In fact, some nights, he just slept in his office, and some of the men had started calling it his lair.
“So an older woman,” Jordan said, bent on getting Cole a date.
“I’m fine,” he said, though his mother’s words streamed through his mind on a constant loop.
Are you dating anyone?
No? Why not?
Someone needs to get married and give me some grandbabies.
As if Cole was the only Fairbanks man who hadn’t tied the knot yet. He sat right in the middle of five boys, and none of his brothers had gotten married yet. As far as he knew, only Mathias even had a girlfriend at the moment. So why his mother was badgering him was a mystery to Cole.
Not really, he told himself as he and the two officers he walked with moved toward the food stands. He’d put her off for a decade by saying he wasn’t interested in starting a relationship with a woman when he wasn’t settled.
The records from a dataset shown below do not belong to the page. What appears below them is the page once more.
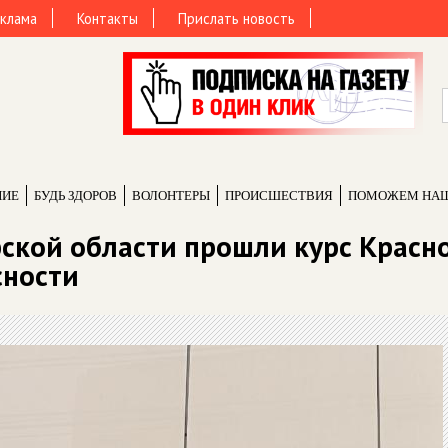
клама
Контакты
Прислать новость
НИЕ
БУДЬ ЗДОРОВ
ВОЛОНТЕРЫ
ПРОИCШЕСТВИЯ
ПОМОЖЕМ НА
рской области прошли курс Красн
сности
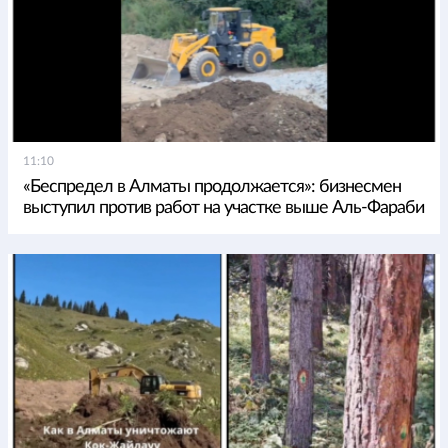
11:10
«Беспредел в Алматы продолжается»: бизнесмен
выступил против работ на участке выше Аль-Фараби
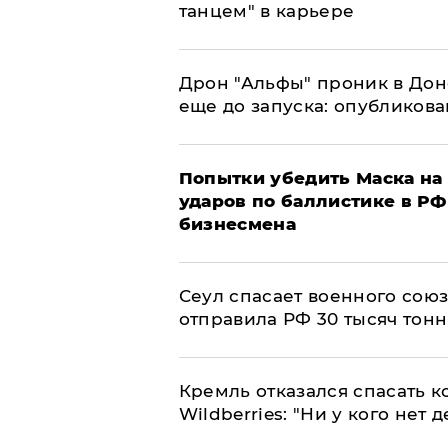
танцем" в карьере
Дрон "Альфы" проник в Дон
еще до запуска: опубликов
Попытки убедить Маска на 
ударов по баллистике в РФ 
бизнесмена
​Сеул спасает военного со
отправила РФ 30 тысяч тон
Кремль отказался спасать 
Wildberries: "Ни у кого нет д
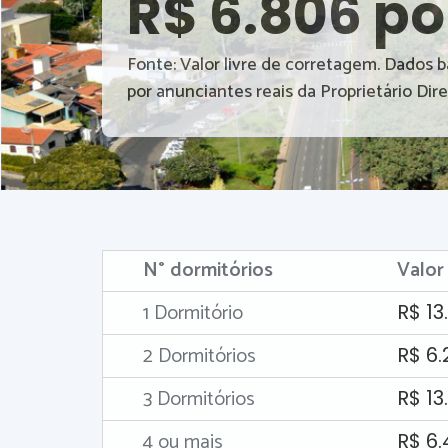
R$ 6.806 po
Fonte: Valor livre de corretagem. Dados 
por anunciantes reais da Proprietário Dire
N° dormitórios
Valor
1 Dormitório
R$ 13
2 Dormitórios
R$ 6
3 Dormitórios
R$ 13
4 ou mais
R$ 6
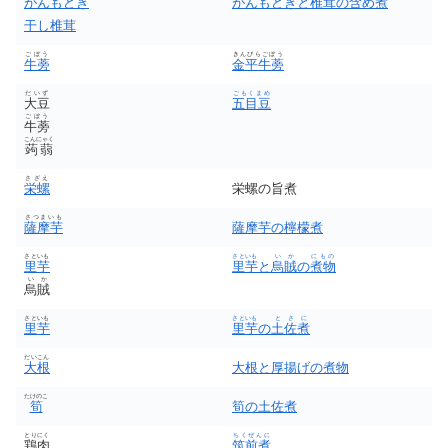
がんもどき
がんもどきと椎茸の含め煮
干し椎茸
ごぼう
きんぴらごぼう
牛蒡
金平牛蒡
だいず
ごもくまめ
大豆
五目豆
ごぼう
牛蒡
こんにゃく
蒟蒻
さざえ
栄螺
栄螺の旨煮
さつまいも
薩摩芋
薩摩芋の檸檬煮
さといも
さといも
いか
にもの
里芋
里芋
と
烏賊
の
煮物
いか
烏賊
さといも
さといも
とさに
里芋
里芋
の
土佐煮
だいこん
大根
大根と厚揚げの煮物
たけのこ
筍
筍の土佐煮
とりにく
ちくぜんに
鶏肉
筑前煮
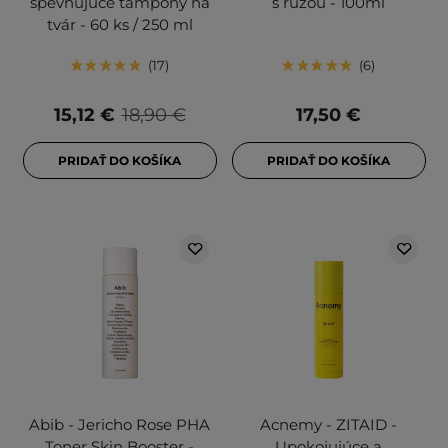
spevňujúce tampóny na
s ružou - 100ml
tvár - 60 ks / 250 ml
17
6
15,12 €
18,90 €
17,50 €
PRIDAŤ DO KOŠÍKA
PRIDAŤ DO KOŠÍKA
Abib - Jericho Rose PHA
Acnemy - ZITAID -
Toner Skin Booster -
Upokojujúce a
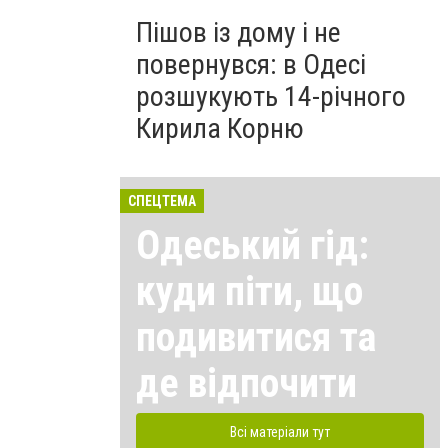
Пішов із дому і не
повернувся: в Одесі
розшукують 14-річного
Кирила Корню
СПЕЦТЕМА
Одеський гід:
куди піти, що
подивитися та
де відпочити
Всі матеріали тут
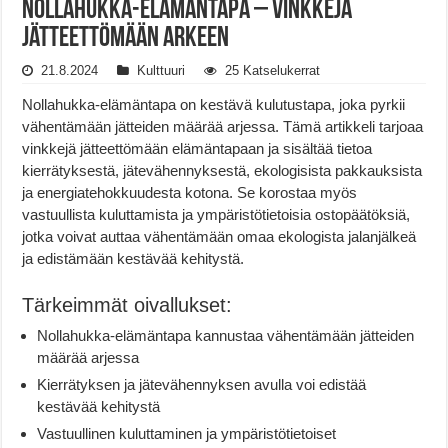
Nollahukka-elämäntapa – Vinkkejä
jätteettömään arkeen
21.8.2024
Kulttuuri
25 Katselukerrat
Nollahukka-elämäntapa on kestävä kulutustapa, joka pyrkii
vähentämään jätteiden määrää arjessa. Tämä artikkeli tarjoaa
vinkkejä jätteettömään elämäntapaan ja sisältää tietoa
kierrätyksestä, jätevähennyksestä, ekologisista pakkauksista
ja energiatehokkuudesta kotona. Se korostaa myös
vastuullista kuluttamista ja ympäristötietoisia ostopäätöksiä,
jotka voivat auttaa vähentämään omaa ekologista jalanjälkeä
ja edistämään kestävää kehitystä.
Tärkeimmät oivallukset:
Nollahukka-elämäntapa kannustaa vähentämään jätteiden
määrää arjessa
Kierrätyksen ja jätevähennyksen avulla voi edistää
kestävää kehitystä
Vastuullinen kuluttaminen ja ympäristötietoiset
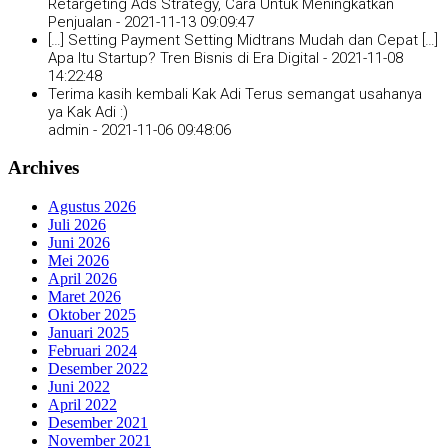
Retargeting Ads Strategy, Cara Untuk Meningkatkan
Penjualan -
2021-11-13 09:09:47
[…] Setting Payment Setting Midtrans Mudah dan Cepat […]
Apa Itu Startup? Tren Bisnis di Era Digital -
2021-11-08
14:22:48
Terima kasih kembali Kak Adi Terus semangat usahanya
ya Kak Adi :)
admin -
2021-11-06 09:48:06
Archives
Agustus 2026
Juli 2026
Juni 2026
Mei 2026
April 2026
Maret 2026
Oktober 2025
Januari 2025
Februari 2024
Desember 2022
Juni 2022
April 2022
Desember 2021
November 2021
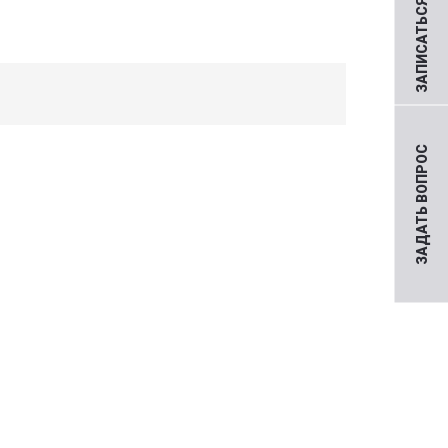
ЗАПИСАТЬСЯ НА ПРИЕМ
ЗАДАТЬ ВОПРОС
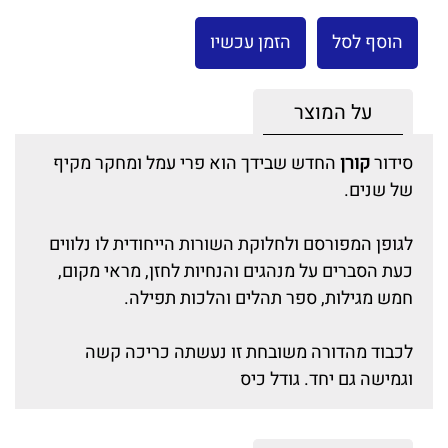
הוסף לסל
הזמן עכשיו
על המוצר
סידור
קורן
החדש שבידך הוא פרי עמל ומחקר מקיף
של שנים.
לגופן המפורסם ולחלוקת השורות הייחודית לו נלווים
כעת הסברים על מנהגים והנחיות לחזן, מראי מקום,
חמש מגילות, ספר תהלים והלכות תפילה.
לכבוד מהדורה משובחת זו נעשתה כריכה קשה
וגמישה גם יחד. גודל כיס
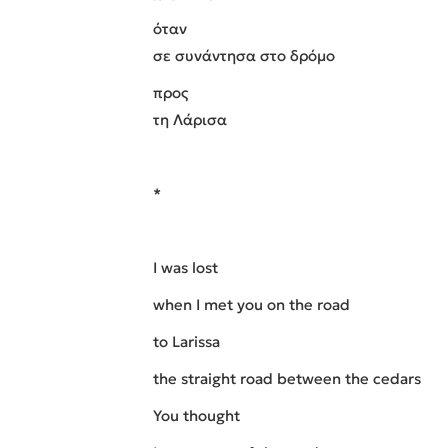
όταν
σε συνάντησα στο δρόμο
προς
τη Λάρισα
*
I
was
lost
when I met you on the road
to Larissa
the straight road between the cedars
You thought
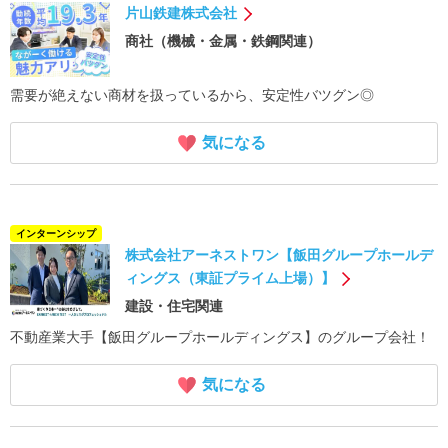
片山鉄建株式会社
商社（機械・金属・鉄鋼関連）
需要が絶えない商材を扱っているから、安定性バツグン◎
気になる
インターンシップ
株式会社アーネストワン【飯田グループホールデ
ィングス（東証プライム上場）】
建設・住宅関連
不動産業大手【飯田グループホールディングス】のグループ会社！
気になる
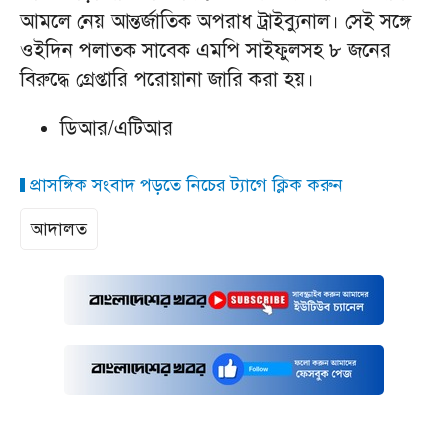
আমলে নেয় আন্তর্জাতিক অপরাধ ট্রাইব্যুনাল। সেই সঙ্গে
ওইদিন পলাতক সাবেক এমপি সাইফুলসহ ৮ জনের
বিরুদ্ধে গ্রেপ্তারি পরোয়ানা জারি করা হয়।
ডিআর/এটিআর
প্রাসঙ্গিক সংবাদ পড়তে নিচের ট্যাগে ক্লিক করুন
আদালত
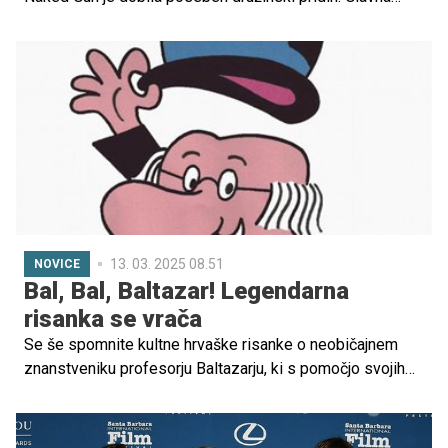
igralca filma, Pamela Anderson in Liam Neeson, sta se
dogodka udeležila v spremstvu svojih odraslih sinov – in
skupaj so ukradli vso pozornost.
13. 03. 2025 08.51
NOVICE
Bal, Bal, Baltazar! Legendarna
risanka se vrača
Se še spomnite kultne hrvaške risanke o neobičajnem
znanstveniku profesorju Baltazarju, ki s pomočjo svojih
izumov rešuje probleme in izboljšuje življenje svojih
someščanov v mestu Baltazargradu?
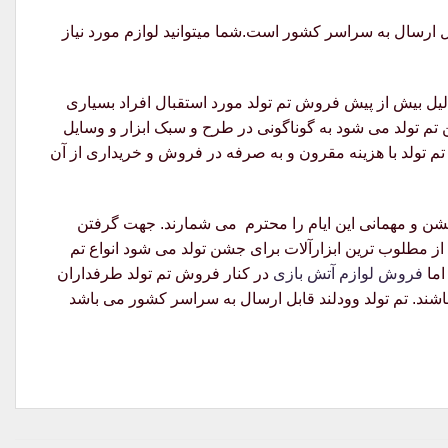
ارسال به سراسر کشور است.شما میتوانید لوازم مورد نیاز
 دلیل بیش از پیش فروش تم تولد مورد استقبال افراد بسیاری
ن تم تولد می شود به گوناگونی در طرح و سبک ابزار و وسایل
 تم تولد با هزینه مقرون و به صرفه در فروش و خریداری از آن
 جشن و مهمانی این ایام را محترم می شمارند. جهت گرفتن
از مطلوب ترین ابزارآلات برای جشن تولد می شود انواع تم
اما
فروش لوازم آتش بازی
در کنار فروش تم تولد طرفداران
اشند. تم تولد وودلند قابل ارسال به سراسر کشور می باشد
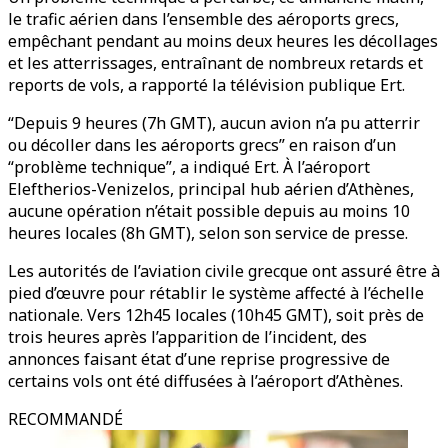
le trafic aérien dans l’ensemble des aéroports grecs,
empêchant pendant au moins deux heures les décollages
et les atterrissages, entraînant de nombreux retards et
reports de vols, a rapporté la télévision publique Ert.
“Depuis 9 heures (7h GMT), aucun avion n’a pu atterrir
ou décoller dans les aéroports grecs” en raison d’un
“problème technique”, a indiqué Ert. À l’aéroport
Eleftherios-Venizelos, principal hub aérien d’Athènes,
aucune opération n’était possible depuis au moins 10
heures locales (8h GMT), selon son service de presse.
Les autorités de l’aviation civile grecque ont assuré être à
pied d’œuvre pour rétablir le système affecté à l’échelle
nationale. Vers 12h45 locales (10h45 GMT), soit près de
trois heures après l’apparition de l’incident, des
annonces faisant état d’une reprise progressive de
certains vols ont été diffusées à l’aéroport d’Athènes.
RECOMMANDÉ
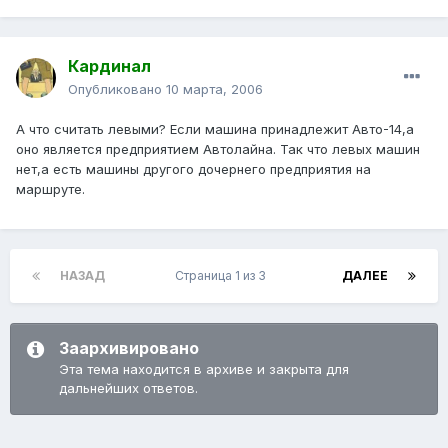
Кардинал
Опубликовано
10 марта, 2006
А что считать левыми? Если машина принадлежит Авто-14,а
оно является предприятием Автолайна. Так что левых машин
нет,а есть машины другого дочернего предприятия на
маршруте.
НАЗАД
Страница 1 из 3
ДАЛЕЕ
Заархивировано
Эта тема находится в архиве и закрыта для
дальнейших ответов.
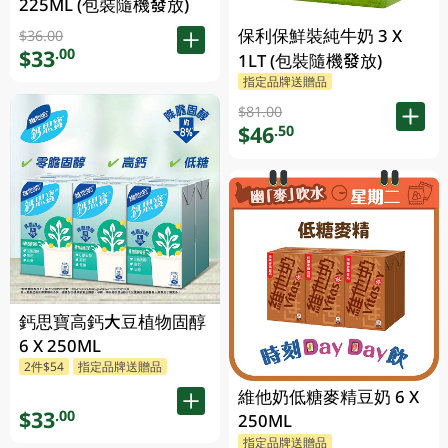
225ML (包裝隨機發放)
保利保鮮裝純牛奶 3 X
$36.00
$33
.00
1LT (包裝隨機發放)
指定品牌送贈品
$81.00
$46
.50
鈣思寶高鈣大豆植物固醇
6 X 250ML
2件$54
指定品牌送贈品
維他奶低糖麥精豆奶 6 X
$33
.00
250ML
指定品牌送贈品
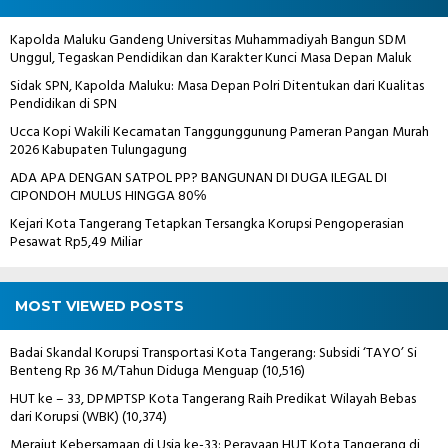
Kapolda Maluku Gandeng Universitas Muhammadiyah Bangun SDM
Unggul, Tegaskan Pendidikan dan Karakter Kunci Masa Depan Maluk
Sidak SPN, Kapolda Maluku: Masa Depan Polri Ditentukan dari Kualitas
Pendidikan di SPN
Ucca Kopi Wakili Kecamatan Tanggunggunung Pameran Pangan Murah
2026 Kabupaten Tulungagung
ADA APA DENGAN SATPOL PP? BANGUNAN DI DUGA ILEGAL DI
CIPONDOH MULUS HINGGA 80℅
Kejari Kota Tangerang Tetapkan Tersangka Korupsi Pengoperasian
Pesawat Rp5,49 Miliar
MOST VIEWED POSTS
Badai Skandal Korupsi Transportasi Kota Tangerang: Subsidi ‘TAYO’ Si
Benteng Rp 36 M/Tahun Diduga Menguap
(10,516)
HUT ke – 33, DPMPTSP Kota Tangerang Raih Predikat Wilayah Bebas
dari Korupsi (WBK)
(10,374)
Merajut Kebersamaan di Usia ke-33: Perayaan HUT Kota Tangerang di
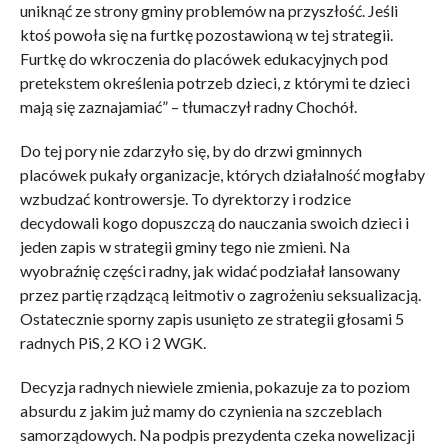
uniknąć ze strony gminy problemów na przyszłość. Jeśli
ktoś powoła się na furtkę pozostawioną w tej strategii.
Furtkę do wkroczenia do placówek edukacyjnych pod
pretekstem określenia potrzeb dzieci, z którymi te dzieci
mają się zaznajamiać” – tłumaczył radny Chochół.
Do tej pory nie zdarzyło się, by do drzwi gminnych
placówek pukały organizacje, których działalność mogłaby
wzbudzać kontrowersje. To dyrektorzy i rodzice
decydowali kogo dopuszczą do nauczania swoich dzieci i
jeden zapis w strategii gminy tego nie zmieni. Na
wyobraźnię części radny, jak widać podziałał lansowany
przez partię rządzącą leitmotiv o zagrożeniu seksualizacją.
Ostatecznie sporny zapis usunięto ze strategii głosami 5
radnych PiS, 2 KO i 2 WGK.
Decyzja radnych niewiele zmienia, pokazuje za to poziom
absurdu z jakim już mamy do czynienia na szczeblach
samorządowych. Na podpis prezydenta czeka nowelizacji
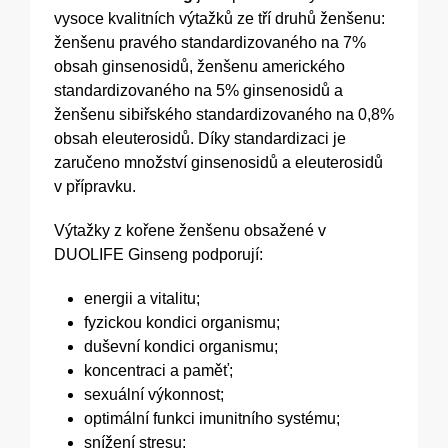
vysoce kvalitních výtažků ze tří druhů ženšenu:
ženšenu pravého standardizovaného na 7%
obsah ginsenosidů, ženšenu amerického
standardizovaného na 5% ginsenosidů a
ženšenu sibiřského standardizovaného na 0,8%
obsah eleuterosidů. Díky standardizaci je
zaručeno množství ginsenosidů a eleuterosidů
v přípravku.
Výtažky z kořene ženšenu obsažené v
DUOLIFE Ginseng podporují:
energii a vitalitu;
fyzickou kondici organismu;
duševní kondici organismu;
koncentraci a paměť;
sexuální výkonnost;
optimální funkci imunitního systému;
snížení stresu;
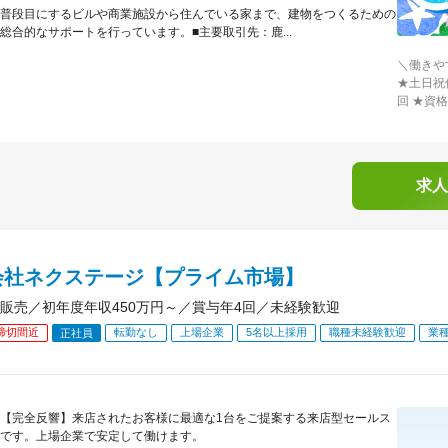
普段目にするビルや商業施設から住んでいる家まで、建物をつくるための
総合的なサポートを行っています。■主要取引先：鹿...
＼働きや
★土日祝
回 ★資
求人
会社ネクステージ【プライム市場】
販売／初年度年収450万円～／賞与年4回／未経験歓迎
締切間近
転勤なし
上場企業
5名以上採用
職種未経験歓迎
業
正社員
【完全反響】来店されたお客様に最適な1台をご提案する来店型セールス
です。上場企業で安定して働けます。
He hadn’t really bounced around, but he did go wherever the best opportunity for advancement existed.
He’d finally settled at the top, as Chief of Police, and his mother knew it. And yet, Cole still hadn’t been out with a woman in Brush Creek. He hadn’t really been looking, because while he’d worked, slaved, gone to school and attended trainings for years to get where he was, he hadn’t realized how busy the Chief would be.
“All right, Chief,” Mason said. The lieutenant stepped in front of him. “Let’s make a bet. Ten dates. You need to go on ten dates, or….” He exchanged a glance with Jordan, whose dark eyes glittered under the lights along the Ferris wheel.
“Ten dates?” Cole glared at his captain and then the lieutenant. “With the same woman?”
&
nbsp; “Could be ten different women.” Mason looked at Jordan, who shrugged. “Sure, ten different women. But it can’t take forever.”
“Three months. The summer.” Jordan nodded to a couple of ladies walking by, and their twittering made Cole want to run for the hills. Why did women think that sound made them more attractive? But apparently, to men like Jordan, it did, because he turned around and watched them walk the other direction, his gaze aglow.
“You actually are on duty.” Cole grabbed Jordan’s collar and pulled him around so he was walking forward.
Jordan chuckled and straightened his uniform. “You’re such a beast.”
“So three months,” Mason said, falling back in line beside Cole and ignoring the glare Cole sent his way. “Ten dates. Or…or what?”
“Or he gives us his bonus check this year,” Jordan said, a measure of glee in his voice that annoyed Cole from the ground up.
“I’m not giving you my bonus check.”
“You buy the whole department dinner,” Mason suggested.
“And you can’t sleep in your office until the ten dates are done,” Jordan added.
“Dinner,” Cole mused. The police department in Brush Creek wasn’t that big, but it would still be a few hundred dollars to feed them all. “Ten dates.” Honestly, he’d rather buy the department dinner and be done with it.
“Doesn’t have to be the same woman,” Mason reminded him. “Just…come on. Women are obviously interested in you. Why are you so opposed to going out with one of them?”
“Beast,” Jordan whispered but it was still definitely loud enough for Cole to hear above the noise of the fair.